Sono tornato a Marialabaja a fine settembre e ho ripreso le attività di sempre con il gruppo degli altri missionari arricchito dalla presenza del brasiliano P. Sergio de Almeida. Ci siamo trovati per valutare tra noi la situazione e domenica 17 dicembre incontreremo i rappresentanti delle diverse comunità cristiane che compongono la parrocchia per programmare insieme l’anno 2007.
Con il mese di novembre è terminato l’anno scolastico e naturalmente anche i 180 bambini delle “scuolette” parrocchiali sono tornati a casa per le vacanze. Riprenderemo in febbraio con un totale di 225 bambini dai 2 ai 5 anni che si preparano per entrare alla scuola elementare. All’alba si sono spente le voci e il rullare dei tamburi della tredicesima edizione del festival nazionale del “Bullerengue” che è il ballo tipico di Marialabaja con profonde espressioni di gioia e stupore per la vita che nasce e le mille situazioni quotidiane della nostra gente. E’ un ballo intensamente vissuto perché esprime i sentimenti più profondi e dà spazio alle espressioni più significative soprattutto dei quartieri più poveri dove si sopravvive non per le risorse economiche che spesso non ci sono ma perché si ama la vita e anche le situazioni più banali del vivere quotidiano trovano un significato. L’amore alla vita è sempre più grande delle tragedie quotidiane e deve essere cantato e ballato senza stancarsi mai.
Per questo il ballo si chiama “Bullerengue” che significa festa piena di allegria ed è un omaggio alla fertilità della donna.

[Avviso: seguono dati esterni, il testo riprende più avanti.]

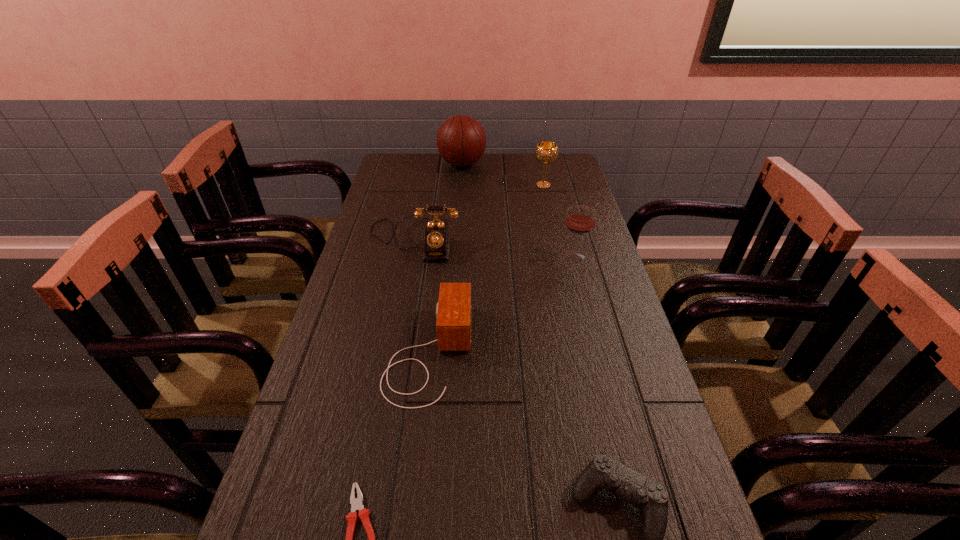 Image resolution: width=960 pixels, height=540 pixels. What are the coordinates of `the tallest object` in the screenshot? It's located at (461, 141).

Image resolution: width=960 pixels, height=540 pixels. Identify the location of basketball. (461, 141).

Image resolution: width=960 pixels, height=540 pixels. I want to click on chalice, so click(546, 152).

Where is `wineglass`? wineglass is located at coordinates (580, 220).

This screenshot has width=960, height=540. What are the coordinates of `telephone` in the screenshot? It's located at (436, 238).

The width and height of the screenshot is (960, 540). I want to click on radio receiver, so click(453, 311).

The width and height of the screenshot is (960, 540). Identify the location of the third shortest object. (453, 311).

Locate an element on the screen. vacant area located on the front of the tallest object is located at coordinates (459, 213).

At what (x,y) coordinates should I click in order to perform the action: click on vacant point located on the front of the sixth nearest object. Please return your answer as a coordinate pair (x, y). The width and height of the screenshot is (960, 540). Looking at the image, I should click on (556, 242).

In order to click on free spot located 0.280m on the front of the wineglass in this screenshot , I will do `click(596, 339)`.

Fa impressione constatare questa estrema vitalità nella danza e nella festa e la passività quasi totale di fronte alle situazioni di ingiustizia e di ordinaria sopraffazione a causa dei politici e amministratori corrotti che mantengono questo territorio nell’abbandono e sottosviluppo. Eppure qualcosa si muove…
Ci sono persone che dimostrano certa sensibilità, gruppi che si vanno organizzando, giovani che cominciano ad assumere con orgoglio la propria cultura afro, si vanno identificando e iniziano timidamente a parlare di diritti-doveri e di partecipazione civica. Punto di riferimento di questa nuova tendenza è senza dubbio il nostro Centro della “Consolata” dove si svolgono incontri di ogni tipo: dall’agricoltura alla catechesi, dall’organizzazione popolare ai progetti produttivi, in un clima assolutamente familiare coronato dal tradizionale e saporito “sancocho” (minestrone). In questi giorni si sta realizzando una tappa della “scuola afro-giovanile” per creare sempre più coscienza e identità culturale nei giovani del territorio.
{mosimage} Contemporaneamente ogni giorno si danno il turno gruppi di “desplazados” (sfollati) che stanno facendo mattoni di cemento per cominciare a costruire le proprie case con la direzione della Pastorale sociale della Diocesi di Cartagena appoggiati naturalmente dalla parrocchia. E’ un progetto di “autocostruzione” di 82 stanze per altrettante famiglie che stanno rispondendo con vero entusiasmo a questa iniziativa. Purtroppo nel Centro, dove con il vostro aiuto abbiamo costruito due piccoli capannoni e li abbiamo dotati con le macchine di trasformazione di alcuni prodotti (riso, maiz e frutta) siamo ancora fermi perché la Compagnia elettrica non ha installato il trasformatore della corrente. Dovremo necessariamente ricorrere, quando ci saranno i fondi, a un generatore proprio che sarà comunque sempre necessario anche più tardi perché da queste parti la corrente è molto discontinua e ci sono tante giornate senza energia elettrica.
In questo periodo sono stati graditi ospiti da noi due giovani di Bruino, vicino a Torino. Aspettiamo altri amici per condividere le gioie e le speranze della missione iniziata da quel Bimbo che in questi giorni contempliamo e adoriamo, povero e bisognoso di tutto come tanti con i quali Lui si è identificato.
Buon Natale quindi e ci sentiremo con il nuovo anno che vi auguro pieno di vita e colmo di gioia e soddisfazioni…nonostante tutto!